Gathering all her power, Reveur focused all her thoughts on that one beloved face, and forced herself awake.
* * *
The room was white, and the bed comfortable, were Reveur’s first thoughts. The next was to identify the voice humming lightly.
Reveur’s heart leaped.
“Fidele,” she burst out, a smile filling her face. She turned her head, seeing the figure she’d come to love in her long sleep. Fidele was still with her.
The girl gasped and spun around, her body silhouetted by the light of the window.
“My princess, you’re awake!”
“Yes, yes,” Reveur struggled to sit up, feeling a warmth in her body she could barely recognize. Was this happiness? “Now I must put that to greater use. I need to break a spell.” Fidele rushed to kneel beside her.
“The one on the kingdom, my lady? Almost ten years have passed since the spell you placed on it, and the Lord of Dreams has ravaged the land with his nightmares. I was the only one not taken by sleep.” Fidele’s eyes streamed with tears of joy, even as she spoke in sorrow.
Ten years. Ten years of dreams walking the land of her birth, disturbing it, and all her own fault. Reveur had never despised herself so much. “Indeed, that is the spell that I speak of.”
“But how, princess?” Fidele wondered, reaching out. Reveur gripped a hand in her own and smiled.
“I am no princess, my dear. I’m just a woman who has finally realized that the reality I had before me was better than any dream. Now, as to breaking a spell- why, I believe a true love’s kiss might just do it.”

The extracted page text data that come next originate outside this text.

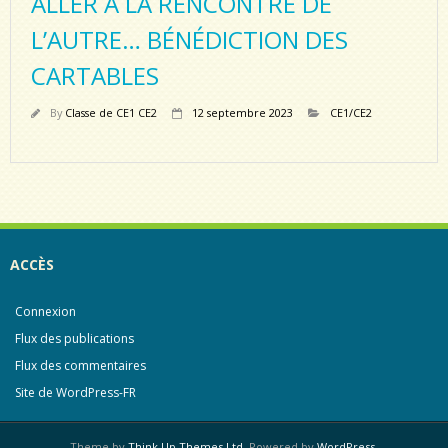
ALLER À LA RENCONTRE DE
L’AUTRE… BÉNÉDICTION DES
CARTABLES
By
Classe de CE1 CE2
12 septembre 2023
CE1/CE2
ACCÈS
Connexion
Flux des publications
Flux des commentaires
Site de WordPress-FR
Theme by
Think Up Themes Ltd
. Powered by
WordPress
.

And Reveur pulled Fidele forward.
* * *
The day dawned bright and new, and away the nightmares dissolved as though they’d never been. All over the land the sun shone on the idle bodies of the people, and they woke with a strange new gladness in their hearts that they’d thought was long gone. The king and queen might try for a new heir, they thought, and wherever she was the princess was fine.
Away in the forest, walking side by side, Reveur and Fidele wandered. This time they’d try to really see where they went, and not follow whim or fancy beyond the world they could touch. Neither would ever again walk behind the other, and both rejoiced at finally having had a dream come true.